Toolset for accuiring and analysing HGCROCv3 Data
Project description
Datenraffinerie
A tool to acquire and analyse HGCROCv3 Data for the HGCAL subdetector of the CMS at CERN.
To characterise the HGCROCv3 many measurements need to be acquired using different chip configurations. As the HGCROCv3 has built-in testing circuits these are used for chip characterisation. The Datenraffinerie is a tool/framework that tries to simplify the execution of such data acquisition and analysis tasks.
Definition of the Terms used in this Document
- Target: The device/system that acquires the measurements and accepts the configuration. This can be either an LD/HD Hexaboard or a Single-roc-tester. In future the Train might also be supported
- Procedure: A sequence of steps that are performed together and use a common configuration. Examples of procedures are daq-procedures that acquire measurements from a target; analysis-procedures take the data acquired by daq-procedures and try to derive meaningful insights from that.
- Task: The smallest unit of a procedure. This term is taken from the library luigi used in this framework. A task produces a file at completion.

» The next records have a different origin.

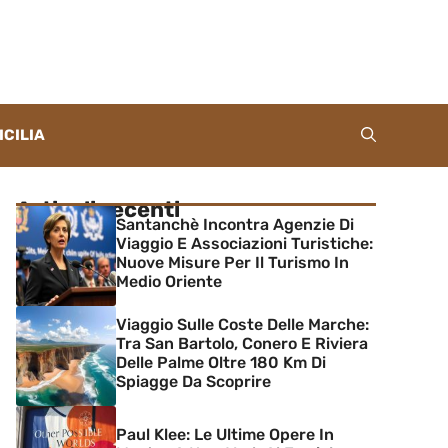
ICILIA
Articoli recenti
Santanchè Incontra Agenzie Di
Viaggio E Associazioni Turistiche:
Nuove Misure Per Il Turismo In
Medio Oriente
Viaggio Sulle Coste Delle Marche:
Tra San Bartolo, Conero E Riviera
Delle Palme Oltre 180 Km Di
Spiagge Da Scoprire
Paul Klee: Le Ultime Opere In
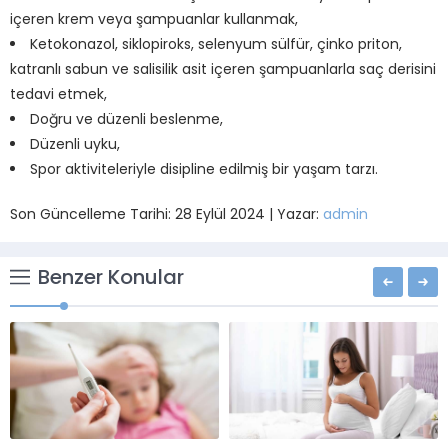
içeren krem veya şampuanlar kullanmak,
Ketokonazol, siklopiroks, selenyum sülfür, çinko priton,
katranlı sabun ve salisilik asit içeren şampuanlarla saç derisini
tedavi etmek,
Doğru ve düzenli beslenme,
Düzenli uyku,
Spor aktiviteleriyle disipline edilmiş bir yaşam tarzı.
Son Güncelleme Tarihi: 28 Eylül 2024 | Yazar:
admin
Benzer Konular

- Acquisition: The procedure that acquires data from the target also known as daq-procedure
Concepts
Data acquisition is performed by a target, that accepts some configuration and produces measurements where the HGCROCv3 along with other target systems have been configured according to the configuration received. The Datenraffinerie computes the configuration for every measurement of the acquisition. To do this the user needs to provide a 'power-on default configuration' that describes the state of every register of the device at power on and the configuration for the acquisition to be performed. An acquisition normally consists of a scan of one or more chip parameters. The parameters and scan ranges need to be provided by the acquisition configuration.
After computing the configuration for a single measurement from the aforementioned inputs the measurement is scheduled for execution on the target.
After the measurements have been acquired the data and configuration are merged into a single hdf5
file that should contain all information needed.
The single hdf-5 file does not only contain data/configuration for a single measurement but for
HDF-5 files can be loaded into pandas DataFrames using pd.read_hdf('/path/to/file')
.
Folder Structure
A measurement is usually conducted with a chip or board as it's target. A Measurement may require Analyses and/or calibrations to be performed. Running a measurement will create the following folder structure
Target
├── Calibration
├── Measurements
└── Analyses
The Target
name will be specified by the user as a command line argument when launching a workflow. If the Target
folder does not exist it will be
created along with the subfolders for the three stages. The subfolder for each stage will in turn have one folder for a variant of that stage.
So if three different calibrations have been performed on the target ROCv3-539345
then the following folder structure will be
ROCv3-539345
├── Calibration
│ ├── adc
│ ├── pedestal
│ └── toa-acg
├── Measurements
└── Analyses
The same rules apply to the Measurement and Analyses folders.
Handling of intermediate files
Every stage of the measurement, calibration and Analysis procedure may produce intermediate files, as a means of moving data from one task to the
next. To avoid clutter and duplicate or even contradicting information these files SHOULD NOT be placed in the above folder structure.
Intermediate files may be placed in the /tmp
directory of the filesystem if needed.
Idempotency of Stages
As no intermediate information is stored in the Folder the tasks that perform Calibration and Analysis must produce the same result when run with the same data. This is what is meant with idempotency. Thus if Data for a Target has been taken once, a new measurement of the same data should not be needed.
Keeping Track of State
Beside the raw data taken from the target, other information like the state of the targets slow-control and it's environment are important to contextualize the measurements. Depending on the amount of change expected for these parameters there may be 2 different types of state tracking files, one that defines the state of the system/environment for one stage and one that defines the state/environment for every 'atomic' data-taking step.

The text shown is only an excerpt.